Musikalisch hat sich nicht allzuviel verändert, was vor allem daran liegt, dass immer noch Mastermind Burghardt Sonnenburg für den Großteil der Kompositionen verantwortlich zeichnet. Eine Änderung gab es am Mikro, denn selbiges hat sich mittlerweile Kai Wilhelm gegriffen, der einigen sicher als Schreiberling und Mitgründer des ETERNITY- Magazins bekannt sein dürfte, ebenso als Sänger bei ACROSS THE BURNING SKY.

Seine Stimme passt auch sehr gut zur Musik von FINAL CRY, die einen gediegenen Mix aus treibendem Thrash Metal, gepaart mit starken Anleihen des Melodic Death in den Schnee stanzen. Aggressive Riffmonster, die sich wie eine Lavine durch den Gehörgang wälzen, dann wieder melodische Gitarrenläufe, episch anmutende Parts wie in „Ascending The Avalanche“, Fast Power-Metal-taugliche Songstrukturen wie in „Mallory’s Mask“, old school Thrashattacken wie „Into The Whiteout“ - hier wird definitiv nicht an Abwechslung gespart.

Gerade der letztgenannte Song scheint mir doch das eine oder andere Riffzitat aus den Mittachzigern zu enthalten. Und selbst, wenn es mal nicht so extrem einhergeht, verhindert der fiese, aggressive Gesang ein Abdriften in glattgebügelte Gefilde.

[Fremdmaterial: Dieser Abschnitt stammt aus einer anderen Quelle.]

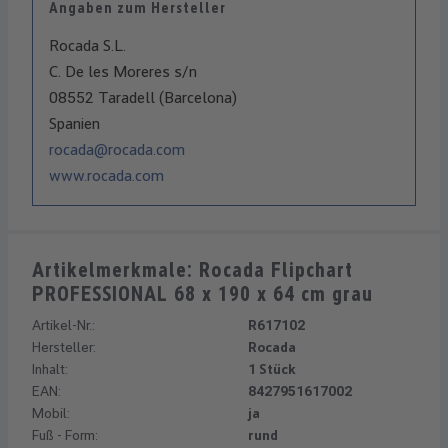
Angaben zum Hersteller
Rocada S.L.
C. De les Moreres s/n
08552 Taradell (Barcelona)
Spanien
rocada@rocada.com
www.rocada.com
Artikelmerkmale: Rocada Flipchart
PROFESSIONAL 68 x 190 x 64 cm grau
Artikel-Nr.:
R617102
Hersteller:
Rocada
Inhalt:
1 Stück
EAN:
8427951617002
Mobil:
ja
Fuß - Form:
rund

Eine nicht auf Hochglanz getrimmte Produktion, die ebenso kalt und frostig wirkt wie das Konzept des Albums, unterstreicht das Ganze. Teilweise klingt die Produktion etwas verwaschen, aber nur für die verwöhnten Ohren der Moderne. FINAL CRAY sind eben, nach dreißig Jahren, immer noch Underground genug, um auf Überproduktion verzichten zu können.

Natürlich tragen Konzeptalben immer ein wenig die Gefahr in sich, dass die Songs auf einem ähnlichen Niveau einhergehen, und kaum ein Song so richtig heraussticht. Teilweise ist das auch hier der Fall, wobei besagtes Niveau hier natürlich recht hoch angesetzt ist.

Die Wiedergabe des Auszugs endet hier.